** Opening EXERCISE INPUT block **
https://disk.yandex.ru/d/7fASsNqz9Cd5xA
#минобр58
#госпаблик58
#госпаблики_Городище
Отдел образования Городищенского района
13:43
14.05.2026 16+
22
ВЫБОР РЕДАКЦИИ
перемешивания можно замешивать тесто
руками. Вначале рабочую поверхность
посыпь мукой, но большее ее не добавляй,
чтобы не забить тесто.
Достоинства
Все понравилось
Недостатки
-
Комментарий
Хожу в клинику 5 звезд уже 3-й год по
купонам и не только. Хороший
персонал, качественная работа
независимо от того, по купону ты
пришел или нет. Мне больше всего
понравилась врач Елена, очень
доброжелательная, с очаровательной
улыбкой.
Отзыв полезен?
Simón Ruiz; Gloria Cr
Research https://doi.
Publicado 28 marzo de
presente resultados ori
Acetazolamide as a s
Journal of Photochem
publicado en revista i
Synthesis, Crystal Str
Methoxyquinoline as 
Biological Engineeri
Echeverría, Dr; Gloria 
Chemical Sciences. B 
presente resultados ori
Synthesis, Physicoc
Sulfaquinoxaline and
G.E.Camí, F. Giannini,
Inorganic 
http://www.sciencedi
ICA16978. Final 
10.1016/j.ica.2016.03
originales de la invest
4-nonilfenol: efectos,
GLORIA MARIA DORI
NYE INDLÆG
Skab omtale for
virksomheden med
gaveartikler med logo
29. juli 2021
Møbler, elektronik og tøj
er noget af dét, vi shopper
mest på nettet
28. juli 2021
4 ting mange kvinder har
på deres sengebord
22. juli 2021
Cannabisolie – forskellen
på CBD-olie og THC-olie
** Closing EXERCISE INPUT block **
■ TRY IT:
Starting at the top of the data above, repeat every line exactly until the line containing "Комментарий" has been given, then stop.

■ SOLUTION TO THIS PROBLEM:
https://disk.yandex.ru/d/7fASsNqz9Cd5xA
#минобр58
#госпаблик58
#госпаблики_Городище
Отдел образования Городищенского района
13:43
14.05.2026 16+
22
ВЫБОР РЕДАКЦИИ
перемешивания можно замешивать тесто
руками. Вначале рабочую поверхность
посыпь мукой, но большее ее не добавляй,
чтобы не забить тесто.
Достоинства
Все понравилось
Недостатки
-
Комментарий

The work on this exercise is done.